Wer klassische Wimmelbild-Abenteuer mag, bekommt hier eine klar geführte Reise mit Ermittlungscharakter. Ich muss nicht ständig überlegen, wohin ich als Nächstes gehen soll, und trotzdem bleibt genug Raum, um selbst aufmerksam zu sein. Das Spiel richtet sich an Menschen, die lieber beobachten und kombinieren, als Reflexe unter Zeitdruck zu testen. Für mich funktioniert es besonders gut am Abend, wenn ich eine konzentrierte, abgeschlossene Beschäftigung suche.

So fühlt sich die erste Spielrunde an

Die erste Handlung ist meistens simpel: Ich betrete einen Schauplatz und beginne, ihn mit den Augen abzusuchen. Ein Gegenstand liegt scheinbar nutzlos herum, eine Tür bleibt verschlossen oder eine Person erwähnt etwas, das zunächst nebensächlich wirkt. Der entscheidende Schritt besteht darin, nicht nur auf auffällige Objekte zu klicken, sondern die Umgebung als Sammlung von Hinweisen zu lesen.

Das Spiel belohnt dabei eine bestimmte Haltung. Ich klicke nicht wahllos durch jede Ecke, sondern prüfe, welche Dinge zur aktuellen Situation passen könnten. Ein gefundenes Objekt landet im Inventar und bekommt erst später seine Bedeutung. Diese Verzögerung ist wichtig: Die Lösung fühlt sich besser an, wenn ich mich an einen früheren Ort erinnere und selbst auf die Verbindung komme.

Die Wimmelbildabschnitte bilden den sichtbarsten Teil des Einstiegs. Ich suche nach Gegenständen, die sich in die Szene einfügen, manchmal gut erkennbar, manchmal geschickt zwischen anderen Formen versteckt. Das ist keine reine Sucharbeit. Ich muss auch verstehen, welcher Begriff zu welchem Bild passt, und gelegentlich hilft mir nur der Zusammenhang mit der Handlung weiter.

Gerade auf einem Smartphone ist die Größe des Bildschirms ein praktischer Faktor. Kleine Details lassen sich nicht immer sofort sauber unterscheiden. Ich nehme mir deshalb lieber Zeit, statt schnell über die Szene zu wischen. Auf einem größeren Tablet wirkt die Untersuchung angenehmer, während das Telefon den Vorteil hat, dass ich jederzeit eine kurze Runde beginnen kann.

Die Steuerung bleibt grundsätzlich zugänglich. Ich tippe auf interessante Stellen, nehme brauchbare Dinge auf und verwende sie dort, wo sie sinnvoll erscheinen. Das wirkt vertraut, wenn man schon ähnliche Abenteuer gespielt hat. Wer ausschließlich direkte Aktionen erwartet, könnte den Einstieg dagegen als langsam empfinden. Die erste Belohnung ist nicht ein spektakulärer Effekt, sondern der Moment, in dem ein vorher unklarer Zusammenhang plötzlich verständlich wird.

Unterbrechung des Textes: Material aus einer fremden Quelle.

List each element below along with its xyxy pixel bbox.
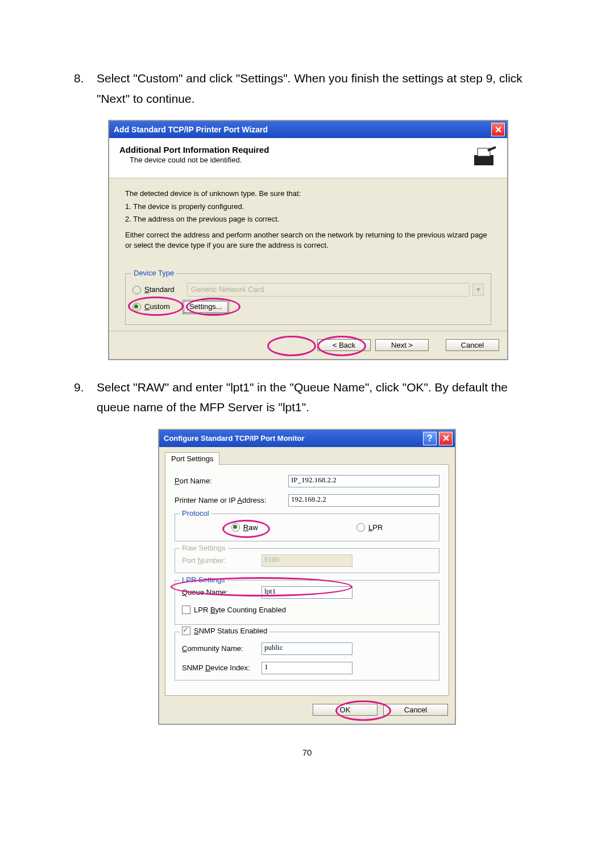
port-number-input: 9100 [262, 554, 352, 567]
raw-settings-group: Raw Settings Port Number: Port Number: 9… [175, 548, 439, 573]
settings-button[interactable]: Settings... [182, 300, 229, 314]
printer-icon [471, 145, 497, 171]
instruction-step-8: 8. Select "Custom" and click "Settings".… [74, 68, 540, 108]
cancel-button[interactable]: Cancel [446, 339, 499, 351]
raw-settings-legend: Raw Settings [180, 544, 228, 552]
tab-port-settings[interactable]: Port Settings [165, 452, 219, 465]
body-paragraph: Either correct the address and perform a… [125, 230, 491, 251]
standard-dropdown: Generic Network Card [187, 283, 470, 297]
step-9-text: Select "RAW" and enter "lpt1" in the "Qu… [97, 377, 540, 418]
queue-name-input[interactable]: lpt1 [262, 586, 352, 599]
chevron-down-icon: ▾ [472, 283, 484, 296]
add-printer-port-wizard: Add Standard TCP/IP Printer Port Wizard … [108, 120, 508, 360]
device-type-group: Device Type SStandardtandard Generic Net… [125, 273, 491, 324]
radio-lpr-label: LPR [368, 523, 383, 532]
radio-raw[interactable] [231, 523, 240, 532]
radio-custom[interactable] [132, 303, 141, 311]
wizard-body: The detected device is of unknown type. … [109, 178, 507, 330]
svg-rect-0 [474, 155, 493, 165]
wizard-header-title: Additional Port Information Required [119, 145, 471, 155]
queue-name-label: Queue Name: [182, 588, 262, 596]
lpr-settings-legend: LPR Settings [180, 575, 227, 584]
wizard-title: Add Standard TCP/IP Printer Port Wizard [114, 125, 491, 134]
radio-lpr[interactable] [356, 523, 365, 532]
port-name-input[interactable]: IP_192.168.2.2 [288, 475, 439, 487]
radio-raw-label: Raw [243, 523, 258, 532]
next-button[interactable]: Next > [375, 339, 429, 351]
back-button[interactable]: < Back [317, 339, 371, 351]
snmp-group: SNMP Status Enabled SNMP Status Enabled … [175, 632, 439, 681]
lpr-byte-label: LPR Byte Counting Enabled [194, 606, 286, 614]
step-8-number: 8. [74, 68, 97, 108]
dialog-footer: OK Cancel [159, 696, 455, 724]
checkbox-lpr-byte-counting[interactable] [182, 606, 190, 614]
checkbox-snmp-status[interactable] [182, 627, 190, 635]
configure-port-monitor-dialog: Configure Standard TCP/IP Port Monitor ?… [158, 429, 456, 725]
wizard-titlebar: Add Standard TCP/IP Printer Port Wizard … [109, 121, 507, 138]
wizard-header-subtitle: The device could not be identified. [119, 156, 471, 164]
port-name-label: Port Name: [175, 477, 288, 485]
snmp-device-index-input[interactable]: 1 [262, 662, 352, 674]
dialog-title: Configure Standard TCP/IP Port Monitor [164, 434, 423, 443]
protocol-group: Protocol Raw Raw LPR LPR [175, 514, 439, 541]
close-icon[interactable]: ✕ [439, 432, 453, 445]
body-line-1: The detected device is of unknown type. … [125, 189, 491, 199]
cancel-button[interactable]: Cancel [383, 704, 448, 716]
printer-address-input[interactable]: 192.168.2.2 [288, 494, 439, 507]
step-8-text: Select "Custom" and click "Settings". Wh… [97, 68, 540, 108]
close-icon[interactable]: ✕ [491, 123, 505, 136]
dialog-titlebar: Configure Standard TCP/IP Port Monitor ?… [159, 430, 455, 447]
instruction-step-9: 9. Select "RAW" and enter "lpt1" in the … [74, 377, 540, 418]
page-number: 70 [74, 748, 540, 757]
community-name-label: Community Name: [182, 644, 262, 653]
radio-custom-label: Custom [144, 302, 170, 312]
lpr-settings-group: LPR Settings Queue Name: Queue Name: lpt… [175, 580, 439, 625]
community-name-input[interactable]: public [262, 642, 352, 655]
snmp-device-index-label: SNMP Device Index: [182, 663, 262, 672]
printer-address-label: Printer Name or IP Address: [175, 496, 288, 504]
port-number-label: Port Number: [182, 556, 262, 565]
wizard-footer: < Back Next > Cancel [109, 331, 507, 359]
step-9-number: 9. [74, 377, 97, 418]
help-icon[interactable]: ? [423, 432, 437, 445]
body-line-2: 1. The device is properly configured. [125, 202, 491, 212]
wizard-header: Additional Port Information Required The… [109, 138, 507, 178]
protocol-legend: Protocol [180, 509, 211, 518]
device-type-legend: Device Type [131, 268, 176, 278]
radio-standard[interactable] [132, 286, 141, 294]
radio-standard-label: SStandardtandard [144, 285, 175, 295]
snmp-status-label: SNMP Status Enabled [194, 627, 267, 635]
ok-button[interactable]: OK [313, 704, 377, 716]
body-line-3: 2. The address on the previous page is c… [125, 214, 491, 224]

Der Rhythmus aus Aktion und Rückmeldung

Für mich liegt die Stärke des Spiels im Wechsel zwischen Handlung und unmittelbarer Rückmeldung. Ich untersuche eine Szene, erhalte einen Gegenstand oder eine neue Information und kann damit den nächsten Schritt versuchen. Wenn eine Kombination funktioniert, öffnet sich ein neuer Weg, eine Aufgabe wird verständlicher oder die Geschichte rückt weiter. Dieser Ablauf ist leicht zu begreifen, sorgt aber trotzdem für ein angenehmes Gefühl von Fortschritt.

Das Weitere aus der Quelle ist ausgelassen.